Percentage of the cell population with hypodiploid DNA content peak (apoptotic cells).
The percentage of cells in each phase of the cell cycle was calculated using living cells.
The induction of apoptosis in HeLa cells was confirmed by the annexin-V test18 with compounds 4bc, 4e and 4g at various concentrations for 24 or 48 h. Figure 1 shows a time and concentration-dependent increase of the percentage of annexin-V positive cells for all the tested compounds. Only a small percentage (2–5%) of necrotic cells was observed with all compounds and only at the highest concentration employed (data not shown).
Figure 1.
Flow cytometric analysis of apoptotic cells after treatment of HeLa cells with compound 4bc, 4e or 4g. After 24 and 48 h of treatment, cells were harvested and labeled with Annexin-V-FITC and PI and then analyzed by flow cytometry. The data are expressed as mean of percentage of Annexin-V positive cells ± S.E.M. for three independent experiments.

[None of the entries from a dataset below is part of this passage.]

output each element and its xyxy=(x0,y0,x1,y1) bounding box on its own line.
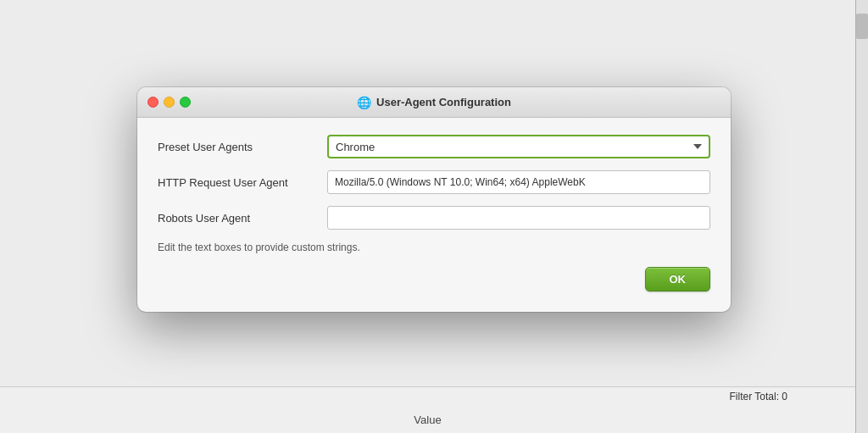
preset-label: Preset User Agents xyxy=(158,141,327,153)
dropdown-value: Chrome xyxy=(336,141,688,153)
dialog-title: 🌐 User-Agent Configuration xyxy=(357,96,511,109)
robots-row: Robots User Agent xyxy=(158,206,710,230)
title-text: User-Agent Configuration xyxy=(376,96,511,108)
http-input-container xyxy=(327,170,710,194)
dialog-footer: OK xyxy=(158,267,710,295)
close-button[interactable] xyxy=(147,97,159,108)
http-input[interactable] xyxy=(327,170,710,194)
maximize-button[interactable] xyxy=(180,97,191,108)
dialog-content: Preset User Agents Chrome HTTP Request U… xyxy=(137,118,731,312)
preset-row: Preset User Agents Chrome xyxy=(158,135,710,158)
http-label: HTTP Request User Agent xyxy=(158,176,327,189)
dialog-window: 🌐 User-Agent Configuration Preset User A… xyxy=(137,87,731,312)
ok-button[interactable]: OK xyxy=(645,267,711,291)
help-text: Edit the text boxes to provide custom st… xyxy=(158,241,710,253)
robots-label: Robots User Agent xyxy=(158,212,327,225)
http-row: HTTP Request User Agent xyxy=(158,170,710,194)
traffic-lights xyxy=(147,97,191,108)
titlebar: 🌐 User-Agent Configuration xyxy=(137,87,731,118)
globe-icon: 🌐 xyxy=(357,96,371,109)
minimize-button[interactable] xyxy=(164,97,175,108)
modal-overlay: 🌐 User-Agent Configuration Preset User A… xyxy=(0,0,868,433)
dropdown-arrow-icon xyxy=(693,144,702,149)
preset-dropdown-container: Chrome xyxy=(327,135,710,158)
robots-input[interactable] xyxy=(327,206,710,230)
robots-input-container xyxy=(327,206,710,230)
preset-dropdown[interactable]: Chrome xyxy=(327,135,710,158)
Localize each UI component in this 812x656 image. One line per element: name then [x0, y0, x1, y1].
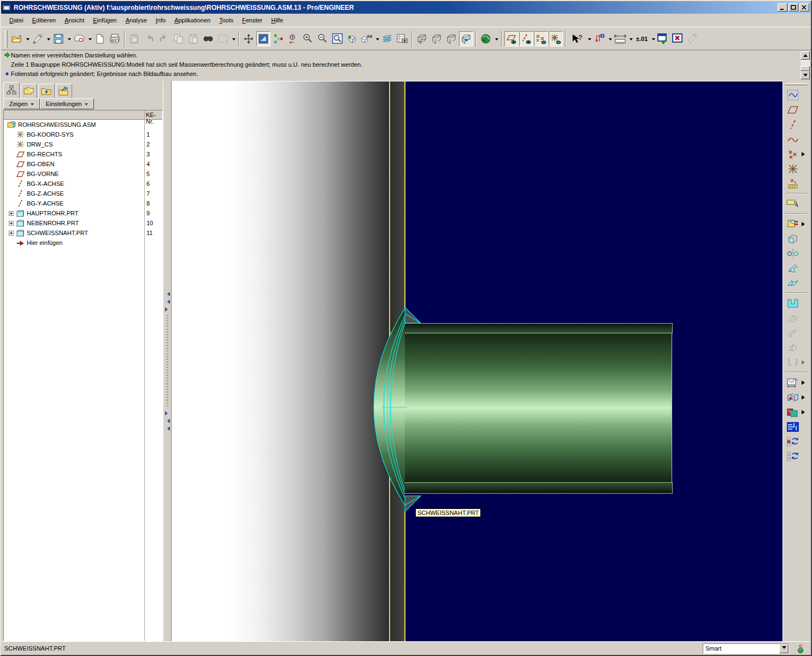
scrollbar-thumb[interactable]	[801, 66, 810, 71]
menu-analyse[interactable]: Analyse	[122, 15, 151, 25]
regenerate-button[interactable]	[785, 434, 801, 449]
boundary-blend-tool-button[interactable]	[785, 276, 801, 290]
expand-right-icon[interactable]	[165, 411, 170, 415]
branch-pipe-body[interactable]	[404, 333, 672, 482]
annotation-tool-button[interactable]	[785, 196, 801, 211]
orient-mode-button[interactable]	[286, 31, 300, 46]
csys-tool-button[interactable]	[785, 161, 801, 176]
spin-center-button[interactable]	[271, 31, 285, 46]
datum-axis-tool-button[interactable]	[785, 117, 801, 132]
open-dropdown[interactable]	[26, 38, 30, 42]
datum-plane-tool-button[interactable]	[785, 102, 801, 117]
maximize-button[interactable]	[789, 3, 798, 11]
zoom-out-button[interactable]	[315, 31, 329, 46]
shaded-display-button[interactable]	[459, 31, 473, 46]
erase-display-button[interactable]	[31, 31, 45, 46]
selection-filter-combo[interactable]: Smart	[703, 643, 789, 654]
toolbar-grip[interactable]	[785, 83, 807, 85]
tree-item-row[interactable]: DRW_CS 2	[4, 139, 162, 149]
print-button[interactable]	[108, 31, 122, 46]
tree-item-row[interactable]: NEBENROHR.PRT 10	[4, 218, 162, 228]
scroll-up-button[interactable]	[801, 51, 810, 60]
flyout-arrow-icon[interactable]	[802, 410, 807, 414]
sketch-tool-button[interactable]	[785, 87, 801, 102]
flyout-arrow-icon[interactable]	[802, 360, 807, 365]
view-manager-button[interactable]	[395, 31, 409, 46]
tolerance-button[interactable]: ±.01	[634, 31, 650, 46]
sketched-point-tool-button[interactable]	[785, 176, 801, 191]
connections-tab[interactable]	[56, 84, 72, 98]
saved-views-button[interactable]: AB	[360, 31, 374, 46]
hidden-line-display-button[interactable]	[429, 31, 444, 46]
branch-pipe-far-rim-bottom[interactable]	[404, 482, 673, 494]
folder-browser-tab[interactable]	[21, 84, 37, 98]
menu-einfuegen[interactable]: Einfügen	[89, 15, 120, 25]
tree-item-row[interactable]: BG-OBEN 4	[4, 159, 162, 169]
find-button[interactable]	[201, 31, 215, 46]
expand-right-icon[interactable]	[165, 307, 170, 312]
menu-fenster[interactable]: Fenster	[238, 15, 266, 25]
flyout-arrow-icon[interactable]	[802, 222, 807, 226]
splitter-handle[interactable]	[167, 315, 168, 408]
pan-tool-button[interactable]	[242, 31, 256, 46]
flyout-arrow-icon[interactable]	[802, 380, 807, 385]
toolbar-grip[interactable]	[5, 30, 8, 48]
new-window-button[interactable]	[93, 31, 107, 46]
tolerance-dropdown[interactable]	[652, 38, 655, 42]
mirror-tool-button[interactable]	[785, 390, 801, 405]
panel-splitter[interactable]	[163, 81, 172, 641]
combo-dropdown-button[interactable]	[779, 644, 789, 653]
close-button[interactable]	[799, 3, 809, 11]
menu-ansicht[interactable]: Ansicht	[61, 15, 88, 25]
tree-item-row[interactable]: BG-RECHTS 3	[4, 149, 162, 159]
tree-item-row[interactable]: BG-Y-ACHSE 8	[4, 198, 162, 208]
expand-icon[interactable]	[9, 231, 14, 236]
zeigen-button[interactable]: Zeigen	[3, 98, 40, 109]
erase-dropdown[interactable]	[47, 38, 50, 42]
render-environment-dropdown[interactable]	[495, 38, 498, 42]
tree-item-row[interactable]: BG-Z-ACHSE 7	[4, 189, 162, 198]
wireframe-display-button[interactable]	[415, 31, 429, 46]
save-button[interactable]	[51, 31, 66, 46]
graphics-viewport[interactable]: SCHWEISSNAHT.PRT	[172, 81, 782, 641]
render-environment-button[interactable]	[479, 31, 493, 46]
datum-curve-tool-button[interactable]	[785, 132, 801, 147]
verify-ok-button[interactable]	[656, 31, 670, 46]
point-display-toggle[interactable]	[534, 31, 548, 46]
menu-tools[interactable]: Tools	[215, 15, 237, 25]
zoom-in-button[interactable]	[301, 31, 315, 46]
datum-axis-display-toggle[interactable]	[519, 31, 533, 46]
sweep-tool-button[interactable]	[785, 261, 801, 276]
favorites-tab[interactable]	[38, 84, 55, 98]
tree-item-row[interactable]: BG-KOORD-SYS 1	[4, 130, 162, 139]
menu-editieren[interactable]: Editieren	[28, 15, 60, 25]
menu-info[interactable]: Info	[152, 15, 169, 25]
menu-hilfe[interactable]: Hilfe	[267, 15, 287, 25]
layers-button[interactable]	[380, 31, 395, 46]
model-tree-tab[interactable]	[3, 82, 20, 98]
datum-point-tool-button[interactable]	[785, 147, 801, 161]
collapse-left-icon[interactable]	[165, 419, 170, 423]
selection-help-dropdown[interactable]	[588, 38, 591, 42]
tree-item-row[interactable]: BG-X-ACHSE 6	[4, 179, 162, 189]
repaint-button[interactable]	[256, 31, 270, 46]
tree-item-row[interactable]: BG-VORNE 5	[4, 169, 162, 179]
assemble-component-button[interactable]	[785, 216, 801, 231]
flyout-arrow-icon[interactable]	[802, 152, 807, 156]
auto-regenerate-button[interactable]	[785, 449, 801, 464]
tree-item-row[interactable]: HAUPTROHR.PRT 9	[4, 208, 162, 218]
reorient-view-button[interactable]	[345, 31, 359, 46]
expand-icon[interactable]	[9, 211, 14, 216]
branch-pipe-far-rim-top[interactable]	[404, 323, 673, 333]
dimension-display-button[interactable]	[592, 31, 607, 46]
no-hidden-display-button[interactable]	[444, 31, 458, 46]
expand-icon[interactable]	[9, 221, 14, 226]
collapse-left-icon[interactable]	[165, 426, 170, 431]
message-scrollbar[interactable]	[801, 51, 810, 80]
pattern-tool-button[interactable]	[785, 419, 801, 434]
extrude-tool-button[interactable]	[785, 231, 801, 246]
scroll-down-button[interactable]	[801, 71, 810, 79]
select-box-dropdown[interactable]	[232, 38, 236, 42]
collapse-left-icon[interactable]	[165, 300, 170, 304]
main-pipe-surface[interactable]	[172, 81, 390, 641]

Since many compounds that arrest the cell cycle at the G2-M phase are tubulin inhibitors,19 compounds 4bc, 4e and 4g were evaluated for their inhibitory effects on tubulin polymerization. None of tested compounds were effective as inhibitors of tubulin assembly (IC50 >40 µM). These data make it unlikely that the antiproliferative activity of these hybrid compounds results from a direct interaction with tubulin and that they act as microtubule depolymerizing agents.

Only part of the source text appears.